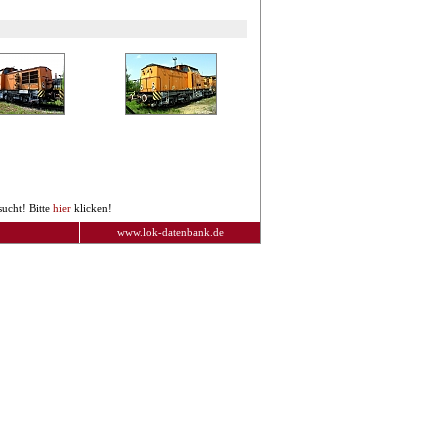
ucht! Bitte
hier
klicken!
www.lok-datenbank.de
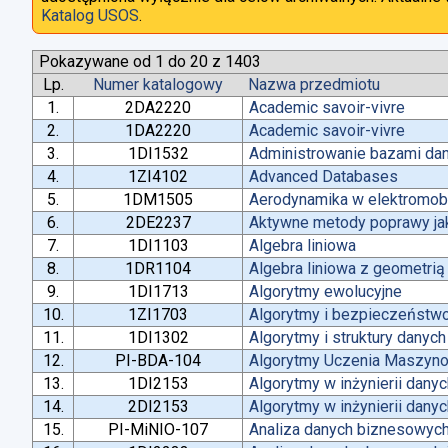
Katalog USOS
.
Pokazywane od 1 do 20 z 1403
Lp.
Numer katalogowy
Nazwa przedmiotu
1.
2DA2220
Academic savoir-vivre
2.
1DA2220
Academic savoir-vivre
3.
1DI1532
Administrowanie bazami da
4.
1ZI4102
Advanced Databases
5.
1DM1505
Aerodynamika w elektromobi
6.
2DE2237
Aktywne metody poprawy jako
7.
1DI1103
Algebra liniowa
8.
1DR1104
Algebra liniowa z geometrią
9.
1DI1713
Algorytmy ewolucyjne
10.
1ZI1703
Algorytmy i bezpieczeństw
11.
1DI1302
Algorytmy i struktury danych
12.
PI-BDA-104
Algorytmy Uczenia Maszyn
13.
1DI2153
Algorytmy w inżynierii dany
14.
2DI2153
Algorytmy w inżynierii dany
15.
PI-MiNIO-107
Analiza danych biznesowych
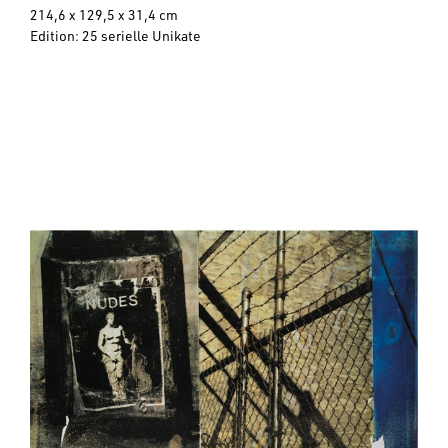
214,6 x 129,5 x 31,4 cm
Edition: 25 serielle Unikate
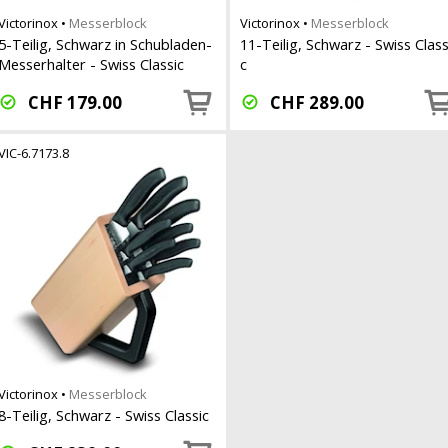
Victorinox
•
Messerblock
Victorinox
•
Messerblock
5-Teilig, Schwarz in Schubladen-
11-Teilig, Schwarz - Swiss Class
Messerhalter - Swiss Classic
c
CHF
179.00
CHF
289.00
VIC-6.7173.8
Victorinox
•
Messerblock
8-Teilig, Schwarz - Swiss Classic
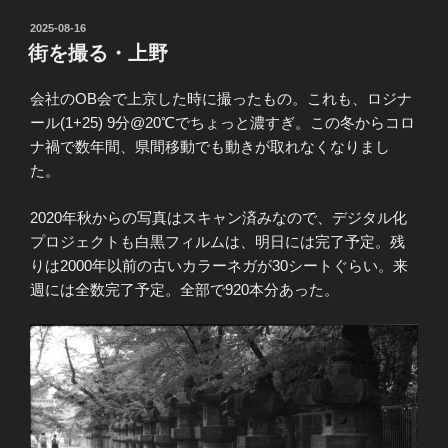
投
2025-08-16
稿
街を撮る・上野
日:
会社のOB会で上京した時に撮ったもの。これも、ロジナ
ール(1+25) 9分@20℃でちょっと濃すぎ。この冬からコロ
ナ禍で数年間、県間移動でも動きが取れなくなりまし
た。
2020年秋からの写真はスキャン済みなので、デジタル化
プロジェクトも白黒フィルムは、明日には完了予定。残
りは2000年以前の古いカラーネガが30シートぐらい。来
週には全数完了予定。全部で920本分あった。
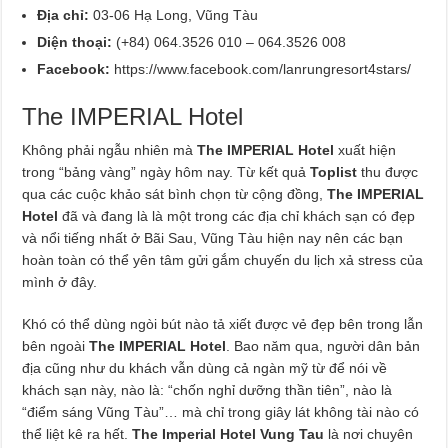
Địa chỉ:
03-06 Hạ Long, Vũng Tàu
Diện thoại:
(+84) 064.3526 010 – 064.3526 008
Facebook:
https://www.facebook.com/lanrungresort4stars/
The IMPERIAL Hotel
Không phải ngẫu nhiên mà
The IMPERIAL Hotel
xuất hiện
trong “bảng vàng” ngày hôm nay. Từ kết quả
Toplist
thu được
qua các cuộc khảo sát bình chọn từ cộng đồng,
The IMPERIAL
Hotel
đã và đang là là một trong các địa chỉ khách sạn có đẹp
và nổi tiếng nhất ở Bãi Sau, Vũng Tàu hiện nay nên các bạn
hoàn toàn có thể yên tâm gửi gắm chuyến du lịch xả stress của
mình ở đây.
Khó có thể dùng ngòi bút nào tả xiết được vẻ đẹp bên trong lẫn
bên ngoài
The IMPERIAL Hotel
. Bao năm qua, người dân bản
địa cũng như du khách vẫn dùng cả ngàn mỹ từ để nói về
khách sạn này, nào là: “chốn nghỉ dưỡng thần tiên”, nào là
“điểm sáng Vũng Tàu”… mà chỉ trong giây lát không tài nào có
thể liệt kê ra hết.
The Imperial Hotel Vung Tau
là nơi chuyên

::::

# Directions
The required output is each line above restated verbatim, with all images omitted.

# Solved exercise
ucht! Bitte
hier
klicken!
www.lok-datenbank.de
Katalog USOS
.
Pokazywane od 1 do 20 z 1403
Lp.
Numer katalogowy
Nazwa przedmiotu
1.
2DA2220
Academic savoir-vivre
2.
1DA2220
Academic savoir-vivre
3.
1DI1532
Administrowanie bazami da
4.
1ZI4102
Advanced Databases
5.
1DM1505
Aerodynamika w elektromobi
6.
2DE2237
Aktywne metody poprawy jako
7.
1DI1103
Algebra liniowa
8.
1DR1104
Algebra liniowa z geometrią
9.
1DI1713
Algorytmy ewolucyjne
10.
1ZI1703
Algorytmy i bezpieczeństw
11.
1DI1302
Algorytmy i struktury danych
12.
PI-BDA-104
Algorytmy Uczenia Maszyn
13.
1DI2153
Algorytmy w inżynierii dany
14.
2DI2153
Algorytmy w inżynierii dany
15.
PI-MiNIO-107
Analiza danych biznesowych
214,6 x 129,5 x 31,4 cm
Edition: 25 serielle Unikate
Victorinox
•
Messerblock
Victorinox
•
Messerblock
5-Teilig, Schwarz in Schubladen-
11-Teilig, Schwarz - Swiss Class
Messerhalter - Swiss Classic
c
CHF
179.00
CHF
289.00
VIC-6.7173.8
Victorinox
•
Messerblock
8-Teilig, Schwarz - Swiss Classic
投
2025-08-16
稿
街を撮る・上野
日:
会社のOB会で上京した時に撮ったもの。これも、ロジナ
ール(1+25) 9分@20℃でちょっと濃すぎ。この冬からコロ
ナ禍で数年間、県間移動でも動きが取れなくなりまし
た。
2020年秋からの写真はスキャン済みなので、デジタル化
プロジェクトも白黒フィルムは、明日には完了予定。残
りは2000年以前の古いカラーネガが30シートぐらい。来
週には全数完了予定。全部で920本分あった。
Địa chỉ:
03-06 Hạ Long, Vũng Tàu
Diện thoại:
(+84) 064.3526 010 – 064.3526 008
Facebook:
https://www.facebook.com/lanrungresort4stars/
The IMPERIAL Hotel
Không phải ngẫu nhiên mà
The IMPERIAL Hotel
xuất hiện
trong “bảng vàng” ngày hôm nay. Từ kết quả
Toplist
thu được
qua các cuộc khảo sát bình chọn từ cộng đồng,
The IMPERIAL
Hotel
đã và đang là là một trong các địa chỉ khách sạn có đẹp
và nổi tiếng nhất ở Bãi Sau, Vũng Tàu hiện nay nên các bạn
hoàn toàn có thể yên tâm gửi gắm chuyến du lịch xả stress của
mình ở đây.
Khó có thể dùng ngòi bút nào tả xiết được vẻ đẹp bên trong lẫn
bên ngoài
The IMPERIAL Hotel
. Bao năm qua, người dân bản
địa cũng như du khách vẫn dùng cả ngàn mỹ từ để nói về
khách sạn này, nào là: “chốn nghỉ dưỡng thần tiên”, nào là
“điểm sáng Vũng Tàu”… mà chỉ trong giây lát không tài nào có
thể liệt kê ra hết.
The Imperial Hotel Vung Tau
là nơi chuyên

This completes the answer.